Travel Now, Pay Later: How It Works, Check Pros And Cons

Travel Now, Pay Later: How It Works, Check Pros And Cons
Tourism companies offer these loans in partnership with banks and fintech companies.  (Source: Unsplash)

Travelling is an experience that many people look forward to. After all, it allows you to explore new cultures and broaden your horizons. As travelling comes with its own set of expenses, recent years have seen the boom of ‘Travel Now, Pay Later' (TNPL) loans.

It is essentially the ‘buy now, pay later' meant for the customers and companies in the travel and tourism sector.

Tourism companies offer these loans in partnership with banks and fintech companies. While these loans are highly appealing, you need to be aware of their pros and cons before taking them. Here's an explanation of how they work and whether you should opt for them.

What is Travel Now Pay Later?

Travel Now, Pay Later is a payment model where travellers can book flights, hotels, or holiday packages and pay the amount within a pre-defined period. The TNPL service providers may charge interest and additional fees if you fail to pay off the amount within the deadline.

Basically, this works like a short-term loan and you will be charged interest only for the amount you utilised.

Several travel platforms, banks, and Non-Banking Financial Companies (NBFCs) provide such short-term loans for travelling nowadays. 

Advantages Of Travel Now Pay Later

Affordability: Several no-cost EMI options are available for getting TNPL loans. This makes it accessible for families and individuals who may not have large savings. 

Accessibility: TNPL loans are usually easy to get and do not require much paperwork. This makes it highly accessible.

Wide Range Of Options: From budget domestic trips to luxury international packages, TNPL is available across price ranges, catering to diverse categories of Indian travellers.

Disadvantages Of Travel Now Pay Later

Hidden Costs: Not all TNPL plans are interest-free. Some banks and non-banking financial companies (NBFCs) offering the service may charge high interest rates or processing fees, increasing the trip's overall cost. If repayments are delayed, it can lead to high interest rates. 

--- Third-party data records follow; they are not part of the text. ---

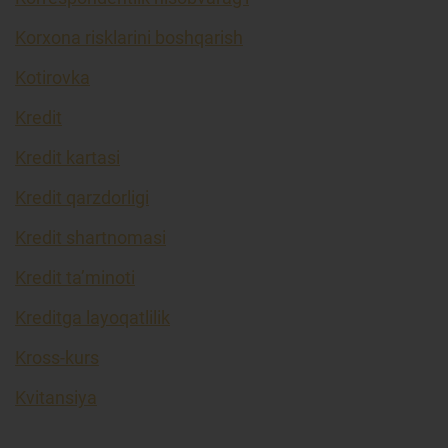
Korxona risklarini boshqarish
Kotirovka
Kredit
Kredit kartasi
Kredit qarzdorligi
Kredit shartnomasi
Kredit ta’minoti
Kreditga layoqatlilik
Kross-kurs
Kvitansiya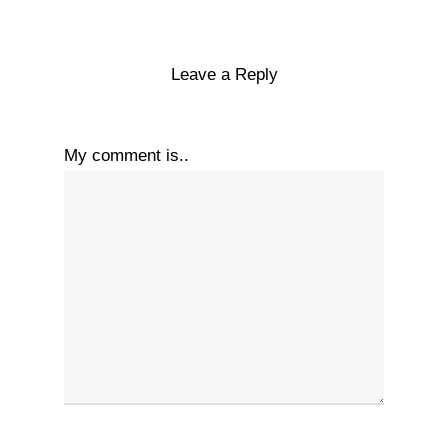
Leave a Reply
My comment is..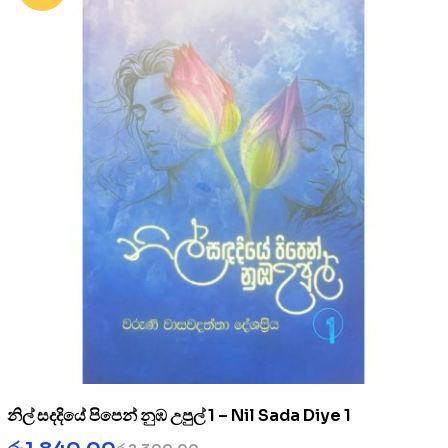
නිල් සදදියේ පිපෙන් නුඹ උපුල් 1 – Nil Sada Diye 1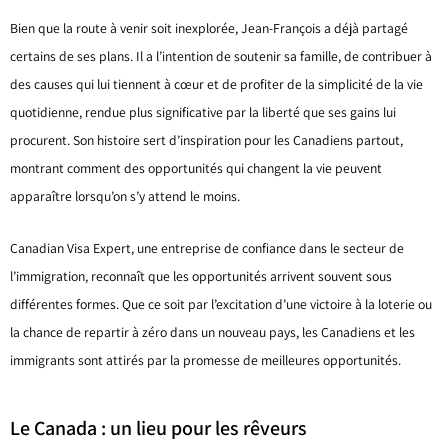
Bien que la route à venir soit inexplorée, Jean-François a déjà partagé
certains de ses plans. Il a l’intention de soutenir sa famille, de contribuer à
des causes qui lui tiennent à cœur et de profiter de la simplicité de la vie
quotidienne, rendue plus significative par la liberté que ses gains lui
procurent. Son histoire sert d’inspiration pour les Canadiens partout,
montrant comment des opportunités qui changent la vie peuvent
apparaître lorsqu’on s’y attend le moins.
Canadian Visa Expert, une entreprise de confiance dans le secteur de
l’immigration, reconnaît que les opportunités arrivent souvent sous
différentes formes. Que ce soit par l’excitation d’une victoire à la loterie ou
la chance de repartir à zéro dans un nouveau pays, les Canadiens et les
immigrants sont attirés par la promesse de meilleures opportunités.
Le Canada : un lieu pour les rêveurs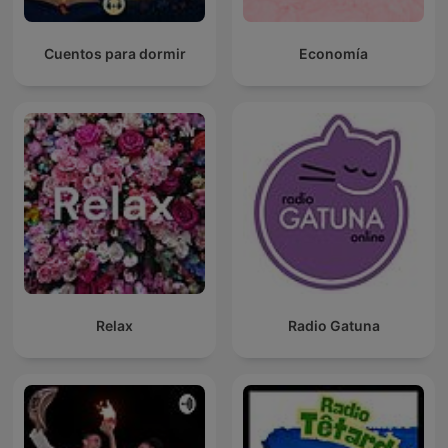
Cuentos para dormir
Economía
Relax
Radio Gatuna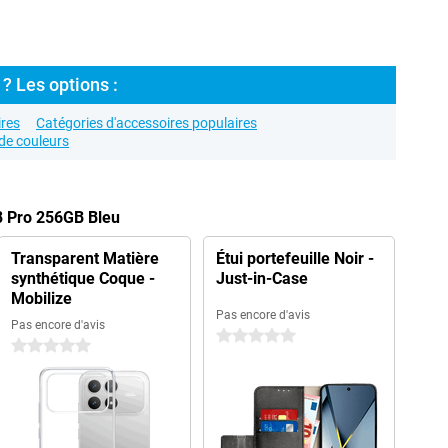
? Les options :
res
Catégories d'accessoires populaires
de couleurs
8 Pro 256GB Bleu
Transparent Matière
Étui portefeuille Noir -
synthétique Coque -
Just-in-Case
Mobilize
Pas encore d'avis
Pas encore d'avis
0 étoiles
0 étoiles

Debt Trap Risk: Easy access to credit may lead to overspending. Missing EMIs can lead to penalties and damage your credit score.

Credit Dependency: Over-reliance on TNPL can create a habit of living beyond one's means. It can lead to financial ruin in the long run.

To conclude, it is very important to study the terms and conditions of a TNPL loan before opting for it. While it can give you easy access to funds, missing your repayment once can lead to a serious financial burden. To fund your trip, you can also explore options such as investing in mutual funds and fixed deposits, and increasing your monthly savings.